Я не желаю ему смерти, как желают кому-то чего-то дурного. Или как желают своему врагу подохнуть, чтобы спихнуть его со своей шеи.
Люди ошибаются, полагая, что смерть — это разновидность наказания. Должен признаться, что и я долгое время разделял это заблуждение. Я так ненавидел, так сильно желал отомстить. Не только за себя, за лично мне принесенное горе, которое я ощущал как исключительно мою крупную собственность. Я хотел отомстить и за других, за моих соплеменников, страдавших точно также, как я. К счастью, я вовремя осознал нелепость этой мысли. И осознал я ее тоже благодаря моему врагу.
Мой враг (я буду называть его Б.) вошел в мою жизнь ровно двадцать лет назад. Я помню. Тогда я еще смутно представлял себе, что значит быть врагом, и еще меньше, что значит — иметь врага. До врага нужно дозреть, как нужно дозреть до лучшего друга.
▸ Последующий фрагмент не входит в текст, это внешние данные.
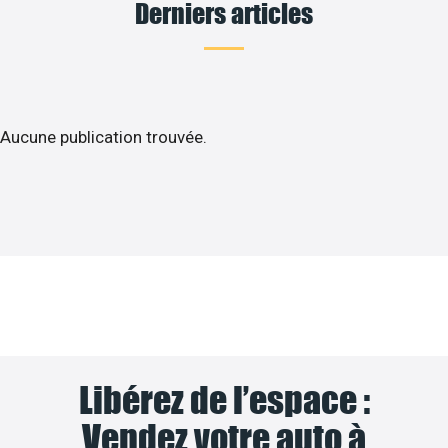
Derniers articles
Aucune publication trouvée.
Libérez de l’espace :
Vendez votre auto à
Я часто слышал, как отец с матерью говорили об этом, обычно шепотом. Так говорят взрослые, чтобы не услышали дети. В их разговорах звучала какая-то новая доверительность тона. Они говорили, чтобы скрыть что-то. Но у детей чуткий слух, дети учатся распознавать секреты и страхи старших и вырастают на них. Отец сказал:
— Не дай Бог, Б. придет к власти. Что тогда нас ждет?
Мать отвечала спокойнее:
— Кто знает, может, все обернется иначе. Не такая уж он большая шишка.
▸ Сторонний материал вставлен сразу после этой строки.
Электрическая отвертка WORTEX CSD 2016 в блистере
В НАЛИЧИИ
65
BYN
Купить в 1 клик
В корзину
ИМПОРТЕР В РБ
Я как сейчас вижу перед собой эту картинку: они сидят рядышком и беседуют.
Отец, маленький полноватый сгорбленный человек, сидит в кухне на низком стуле, опираясь локтем на край шкафа, занимающего всю стену. Его круглая голова склонена набок, вся ее тяжесть приходится на растопыренные пальцы. Он сказал то, что сказал, но наклон его головы производит такое впечатление, будто он преклонил другое ухо, чтобы внимать некоему посланию. Он прислушивается. Но должно быть, послание, коему он внимает, — печальная весть. Пока он говорит и прислушивается, лицо его выражает беду и скорбь. Как будто в самой глубине лица упал черный занавес, скрывающий лицо и одновременно служащий фоном для всего, что растянуто над ним и перед ним. Снаружи — по мышцам, коже, волосам — скользит движение, иногда даже улыбка. Но каждый раз, глядя на это лицо, понимаешь: на той глубине, что за ним, под ним, таится беда, прячется скорбь.
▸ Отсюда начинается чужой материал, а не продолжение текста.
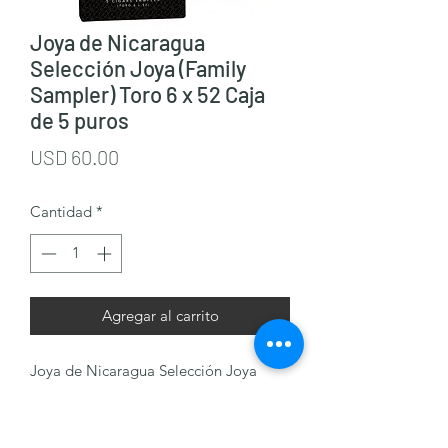
Joya de Nicaragua
Selección Joya (Family
Sampler) Toro 6 x 52 Caja
de 5 puros
Precio
USD 60.00
Cantidad
*
Agregar al carrito
Joya de Nicaragua Selección Joya
(Family Sampler) Toro 6 x 52 Caja de 5
puros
Его жена, моя мать, сидит напротив, прислонившись к столу и слегка подавшись вперед, в узкое пустое пространство кухни, образующее между ними как бы коридор, наполненный жужжаньем одинокой мухи. Мать смотрит на отца сверху вниз, а он съежился на своем стуле, как ребенок, он даже меньше ребенка, ведь он взрослый. Вот так же она бесчисленное множество раз нагибалась ко всему и вся, что было меньше ее и слабее, не замечая, как ее тело само принимает эту склоненную позу симпатии, хотя и выглядит еще стройным и молодым. Она знает, что он не слушает, не вникает в смысл ее слов, что, сколько ни стучи по этому занавесу, его не пробьет ничто извне. И только этот ее наклон в пустое пространство кухни достигает его. Своим трудом он умеет разбивать время на множество мелких частей и, затаив дыхание, останавливать движение и все-таки оживлять его в самой его неподвижности. Он чувствует движение к себе, истолковывает его и извлекает из него то, что другие черпают из слов.